- _Problem requirements_
Wherever the word "Illusion" appears in a line of the records, copy that line.

┏━━

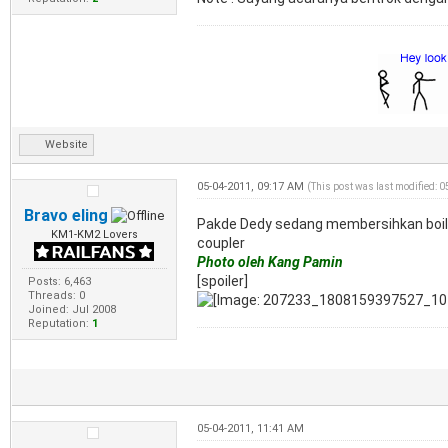
Website
05-04-2011, 09:17 AM
(This post was last modified: 
Bravo eling
Pakde Dedy sedang membersihkan boiler
KM1-KM2 Lovers
coupler
Photo oleh Kang Pamin
[spoiler]
Posts: 6,463
Threads: 0
Joined: Jul 2008
Reputation:
1
05-04-2011, 11:41 AM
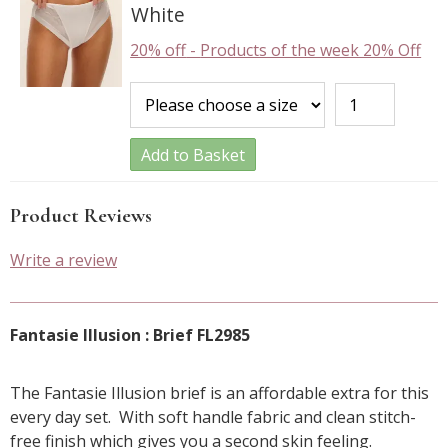
White
20% off
-
Products of the week 20% Off
Add to Basket
Product Reviews
Write a review
Fantasie Illusion : Brief FL2985
The Fantasie Illusion brief is an affordable extra for this
every day set. With soft handle fabric and clean stitch-
free finish which gives you a second skin feeling.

┗━━

- _Answer section_
Fantasie Illusion : Brief FL2985
The Fantasie Illusion brief is an affordable extra for this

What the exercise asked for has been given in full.